Thompson concludes, "The children will love it. Nobody, certainly, will resent such a happy family, content to love one another and, thank heaven, to sing."

==Adaptations==
In 1956, Paramount Pictures purchased the United States film rights, intending to produce an English-language version with Audrey Hepburn as Maria. The studio eventually dropped its option, but one of its directors, Vincent Donehue, proposed the story as a stage musical for Mary Martin. Producers Richard Halliday and Leland Heyward secured the rights and hired playwrights Howard Lindsay and Russel Crouse, who had won a Pulitzer Prize for State of the Union. They approached Richard Rodgers and Oscar Hammerstein to compose one song for the musical, but the composers felt the two styles—traditional Austrian folk songs and their composition—would not work, and offered to write a new score for the entire production. The Sound of Music opened on November 16, 1959, at the Lunt-Fontanne Theatre in New York City and ran on Broadway for 1,443 performances, winning six Tony Awards, including Best Musical.
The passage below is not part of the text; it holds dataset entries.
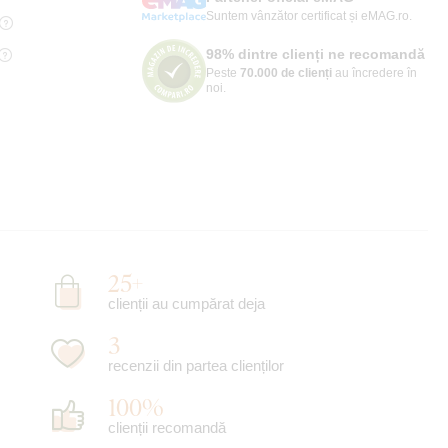
Suntem vânzător certificat și eMAG.ro.
98% dintre clienți ne recomandă
Peste
70.000 de clienți
au încredere în
noi.
25+
clienții au cumpărat deja
3
recenzii din partea clienților
100%
clienții recomandă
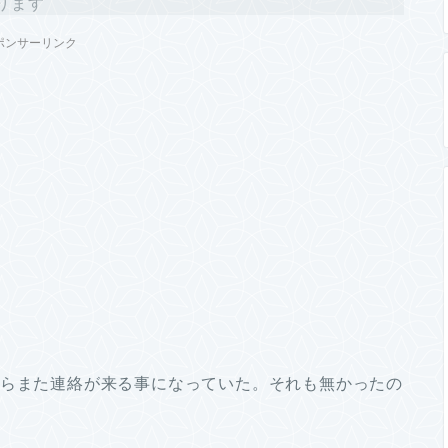
ります
ポンサーリンク
たらまた連絡が来る事になっていた。それも無かったの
In June 1960, 20th Century Fox purchased the film rights to the Broadway musical for $1.25 million (equal to $ today) against 10% of the gross, and at that time, also purchased the rights to the two German films for distribution in the United States. 20th Century Fox combined the two German films, Die Trapp-Familie and Die Trapp-Familie in Amerika, hired Lee Kresel to dub the films in English, and released them as a single 106-minute film titled The Trapp Family on April 19, 1961.

Fox released the better-known film version of the Rodgers and Hammerstein play, starring Julie Andrews, on March 2, 1965.